8 thoughts on “Use a Windows NTFS, or Linux, or Network, or other–formatted disk for Apple Time Machine Backups”

  1. I followed the instructions above. I created sparse bundle file. But when I click on the sparsebundle file, Time Machine Backups appears in finder for 0.5 minute and then disappears and I am do not see the disk in Time Machine either. I did install Fuse OX NTFS-3G. Did I miss something? My Mac version is 10.6.8.

    1. Hi Krish,
      Interesting. It could be quite hard to track down why the sparsebundle image unmounts like that. My first guess is that it’s to do with your OS X version and that 10.6 doesn’t want the file inside the sparsebundle like later versions do.
      So, try:
      1) Manual create the sparsebundle image in Disk Utility
      2) Double click it.
      3) If it stays mounted, then open Time Machine and see if appears in your list of disks to save to.
      Try the instructions in from about step 4 (ignoring the network drive stuff) and see if that works better?
      Those are my first ideas, anyway.

  2. Hi Chris, Thanks for the suggestion. I tried following the instructions on the website you cited. The end result is still the same. The sparsebundle created using those steps mounts and stays mounted for few seconds and then disappears. It does not show up on Time Machine during that short duration either.

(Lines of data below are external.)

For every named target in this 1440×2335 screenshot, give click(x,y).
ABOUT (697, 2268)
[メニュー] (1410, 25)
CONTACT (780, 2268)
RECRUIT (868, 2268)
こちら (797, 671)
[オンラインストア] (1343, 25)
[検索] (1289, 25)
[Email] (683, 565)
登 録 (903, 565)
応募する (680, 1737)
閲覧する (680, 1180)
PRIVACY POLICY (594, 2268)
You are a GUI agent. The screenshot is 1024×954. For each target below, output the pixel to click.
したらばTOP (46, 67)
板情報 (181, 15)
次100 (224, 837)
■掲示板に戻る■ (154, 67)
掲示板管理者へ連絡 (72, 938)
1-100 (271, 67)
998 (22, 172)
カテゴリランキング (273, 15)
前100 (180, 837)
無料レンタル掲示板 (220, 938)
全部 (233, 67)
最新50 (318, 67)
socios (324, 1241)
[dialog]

    One thing I did not share with you is that I had to install NTFS-3G to make my NTFS hard drive writable. Do you think it has to do with this “custom” Sharing and Permisssions I have on this drive?

    Many Thanks,

    1. The Apple Forums post suggests that it’s a problem for specific OS X versions so upgrading a version or so might help. I guess that so long as you have at least read & write permissions on the drive, the ‘custom’ settings don’t matter much. Sorry I haven’t got anything more helpful.

  3. Hi

    I tried this a few times
    and everytime it created small drives
    I have a 1 TB external with 600 GB free
    I am trying to get 500 GB, it only gives 100GB

    any solutions?

    1. Hi Saurabh, there are 2 things that might cause this:
      1) Did you use the parameter for disk size, e.g. tmMakeImage 500GB
      2) If you did, then everything is fine and it is normal that you see a much smaller disk than you asked for. When you create a sparsebundle, the disk space is not used until you actually use it. Start doing your backups and you will find that space used eventually grows.

  4. Hello, Chris!

    Thank you very much for the script and the article.
    Here, in 2021, still works like a charm on a OS X Mojave and Paragon NTFS Driver.